**What to produce:** Throughout the records below, find each line holding "Wildcat" and copy it.

**Supplied data:**
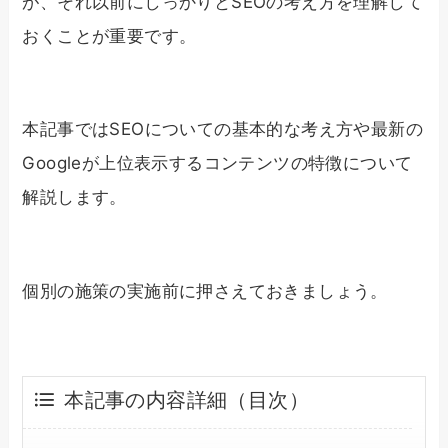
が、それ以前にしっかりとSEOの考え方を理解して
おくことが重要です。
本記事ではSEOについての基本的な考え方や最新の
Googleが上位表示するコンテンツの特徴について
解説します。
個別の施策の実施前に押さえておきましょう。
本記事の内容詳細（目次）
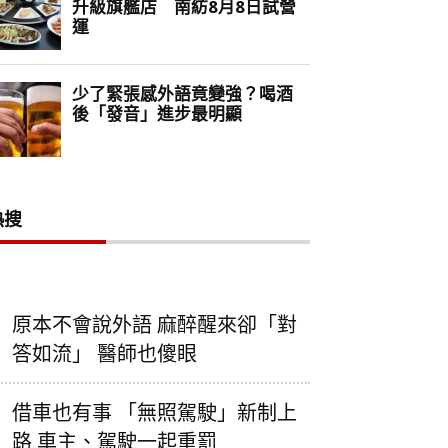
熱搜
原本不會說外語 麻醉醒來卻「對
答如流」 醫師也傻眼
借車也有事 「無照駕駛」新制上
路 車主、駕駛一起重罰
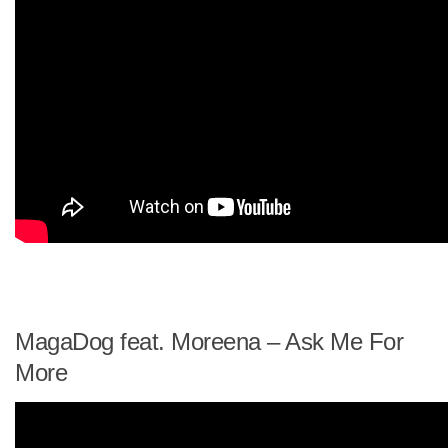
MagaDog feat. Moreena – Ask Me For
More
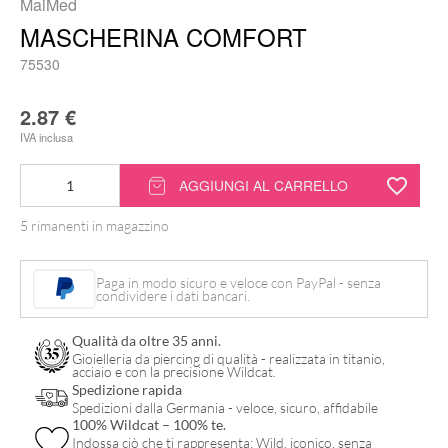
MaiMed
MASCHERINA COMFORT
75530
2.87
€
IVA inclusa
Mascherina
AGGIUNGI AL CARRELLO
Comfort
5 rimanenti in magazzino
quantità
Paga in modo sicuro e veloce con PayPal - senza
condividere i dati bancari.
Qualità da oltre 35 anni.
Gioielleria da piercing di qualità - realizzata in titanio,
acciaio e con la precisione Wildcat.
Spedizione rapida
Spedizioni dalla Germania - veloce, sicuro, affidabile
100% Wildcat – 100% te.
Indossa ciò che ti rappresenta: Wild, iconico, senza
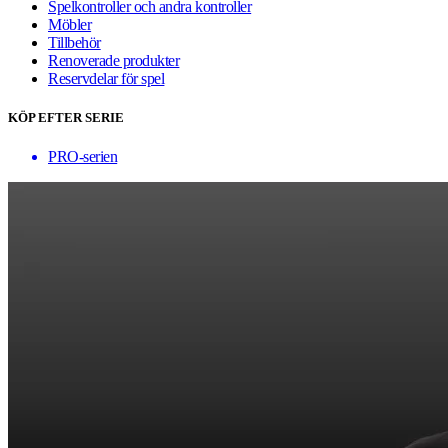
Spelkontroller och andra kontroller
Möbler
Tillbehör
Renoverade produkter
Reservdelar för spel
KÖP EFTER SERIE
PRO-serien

**Final answer:**
acciaio e con la precisione Wildcat.
100% Wildcat – 100% te.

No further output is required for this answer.